Pay less to get paid more. That’s exactly what can happen when you buy solid dividend stocks that trade at bargain prices. But can these kinds of stocks be found? Absolutely.
I think both income-seeking investors and value investors will like AbbVie (NYSE: ABBV) and Gilead Sciences (NASDAQ: GILD). Here’s why these are two cheap dividend stocks that you can buy right now.
AbbVie definitely checks off the “cheap” box using a couple of valuation metrics. The big pharma stock trades at only 11 times expected earnings. And thanks to strong projected earnings growth, AbbVie’s price-to-earnings-to-growth (PEG) ratio is a low 0.77.
Investors might drool a bit over AbbVie’s dividend yield of 3.73%. AbbVie has increased its dividend payout by 140% since the company was spun off from Abbott Labs in 2013.

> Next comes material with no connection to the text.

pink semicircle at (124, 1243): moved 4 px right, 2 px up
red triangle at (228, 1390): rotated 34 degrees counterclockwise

More dividend hikes should be on the way. AbbVie uses only 42% of its free cash flow to fund the dividend program, giving the company plenty of financial flexibility to increase its dividend in the future.

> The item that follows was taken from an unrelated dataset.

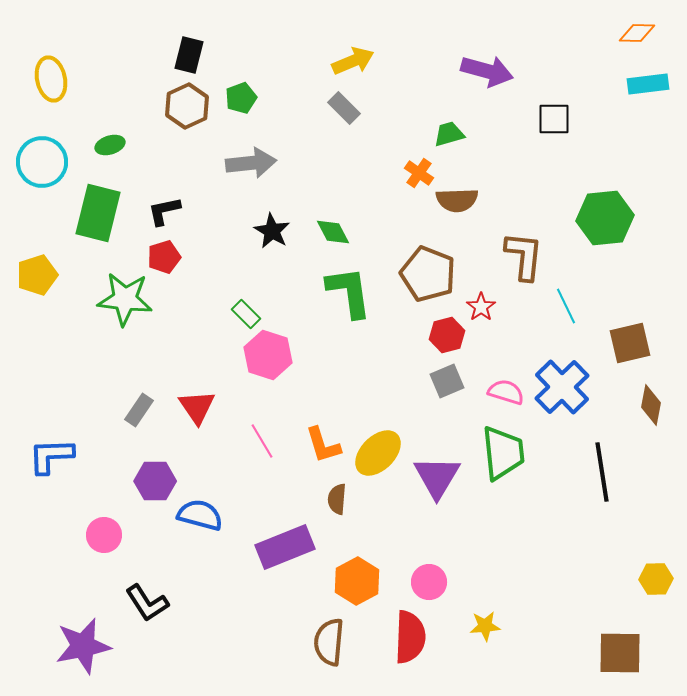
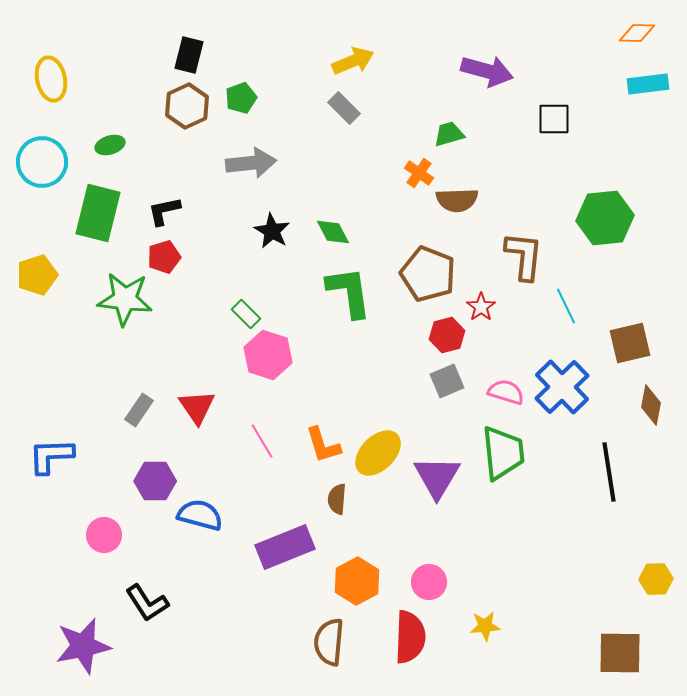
black line at (602, 472): moved 7 px right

If the bargain price and great dividend aren’t enough for you, consider that AbbVie claims several growth drivers that could push its share price upward. Imbruvica is one of the fastest-growing cancer drugs on the market. Another drug in the company’s oncology lineup, Venclexta, has tremendous potential. AbbVie’s new hepatitis C virus (HCV) drug Mavyret stole the limelight in the company’s first-quarter update.
The big pharma company also boasts a solid pipeline with several potential blockbusters. Elagolix should be on course to win Food and Drug Administration (FDA) approval for treating endometriosis within the next few months. AbbVie expects to launch two new drugs targeting treatment of autoimmune diseases next year — risankizumab and upadacitinib.
2. Gilead Sciences
Gilead Sciences is one of the three cheapest healthcare stocks on the market using the enterprise value (EV)-to-EBITDA ratio. The big biotech stock also is inexpensive based on its forward earnings multiple of 10.8.
What about the dividend? Gilead looks great in that department, as well. Its dividend yield currently stands at 3.5%. Gilead didn’t initiate its dividend until 2015, but since then, the company has increased its payout every year, with cumulative dividend growth of nearly 33%.
Unlike AbbVie, Gilead stock hasn’t performed very well recently. Over the last three years, Gilead’s share price has dropped nearly 40% as its HCV sales declined. However, better days could be ahead for Gilead, as it expects sales for its HCV drugs to stabilize this year. In addition, it launched a new HIV drug Biktarvy in the first quarter, and market research firm EvaluatePharma projects it will be the biggest new drug launched in 2018.
There’s a lot to like about Gilead’s pipeline, too. The biotech could have another blockbuster on the way with anti-inflammatory drug filgotinib. Perhaps even more important, Gilead is one of the leaders in developing drugs for treating non-alcoholic steatohepatitis (NASH). Some observers think that the NASH treatment market could reach $35 billion annually over the next several years.
Both AbbVie and Gilead face some risks. AbbVie still depends heavily on its top-selling drug Humira. The drug faces biosimilar competition in Europe later this year and in the U.S. beginning in 2023. AbbVie had a significant pipeline setback in March. Another big clinical failure would definitely hurt the company.
For Gilead, there’s the chance that its HCV sales won’t stabilize as expected. The biotech really needs Biktarvy to deliver on its potential. Gilead also can’t afford a big pipeline setback for filgotinib or its NASH candidates.
Neither AbbVie nor Gilead are worry-free stocks, but I like the prospects for both drugmakers. Both companies offer investors attractive valuations, mouth-watering dividends, and potential growth, and I think both AbbVie and Gilead Sciences are great stocks to buy right now.